An applicant is only disqualified from ODSP for immigration status if they are [Reg s.8]:
  • A tourist,

  • A visitor who has not made:

    - a refugee claim under the Immigration Act (Canada),

    - a claim for refugee protection under the Immigration and Protection Act (Canada), or

    - a permanent residence application under either Act.

  • A person under:

    - a deportation order,

    - an effective departure order,

    - an effective exclusion order under the Immigration Act (Canada),

    - an enforceable removal order under the Immigration and Refugee Protection Act (Canada),

    unless:

    - they are unable to leave the country for reasons beyond their control, or

    - have made an application for status as a permanent resident on the basis of humanitarian or compassionate considerations, as referred to in subsection 114 (2) of the Immigration Act (Canada) or subsection 25 (1) of the Immigration and Refugee Protection Act (Canada).
For income support rules applying to sponsored immigrants see Ch.3, s.6 "Income Support: Sponsored Immigrants".

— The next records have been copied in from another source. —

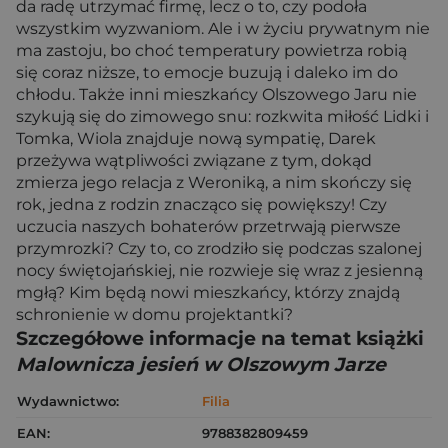
da radę utrzymać firmę, lecz o to, czy podoła
wszystkim wyzwaniom. Ale i w życiu prywatnym nie
ma zastoju, bo choć temperatury powietrza robią
się coraz niższe, to emocje buzują i daleko im do
chłodu. Także inni mieszkańcy Olszowego Jaru nie
szykują się do zimowego snu: rozkwita miłość Lidki i
Tomka, Wiola znajduje nową sympatię, Darek
przeżywa wątpliwości związane z tym, dokąd
zmierza jego relacja z Weroniką, a nim skończy się
rok, jedna z rodzin znacząco się powiększy! Czy
uczucia naszych bohaterów przetrwają pierwsze
przymrozki? Czy to, co zrodziło się podczas szalonej
nocy świętojańskiej, nie rozwieje się wraz z jesienną
mgłą? Kim będą nowi mieszkańcy, którzy znajdą
schronienie w domu projektantki?
Szczegółowe informacje na temat książki
Malownicza jesień w Olszowym Jarze
Wydawnictwo:
Filia
EAN:
9788382809459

A 1984 court case, Re Richardson and Metro Social Services 46 OR (2d) 63 (Div Ct), considered and rejected an argument that applicants who had not been granted landed immigrant status could not collect social assistance because they were not "resident" in Ontario. The court applied the common sense meaning of the term "resident" to mean physically residing in Ontario.


10. Prisoners

Inmates are not eligible for ODSP during the time of their residence in these penal facilities [Reg s.9]:
  • a municipal jail,

  • provincial correctional facility,

  • an open custody facility,

  • a secure custody facility,

  • a federal penitentiary,

  • a provincially or federally-funded community residence while on temporary absence, parole, probation or serving a conditional sentence.
Persons being released from institutions should also have regard to the Community Start-Up and Maintenance Allowance (CSUMA) (Ch.4 "Benefits") for financial help with obtaining housing.

For income support changes applying at the time of being placed in and released from penal facilities, see Ch.3, s.7: "Income Support: Prisoners".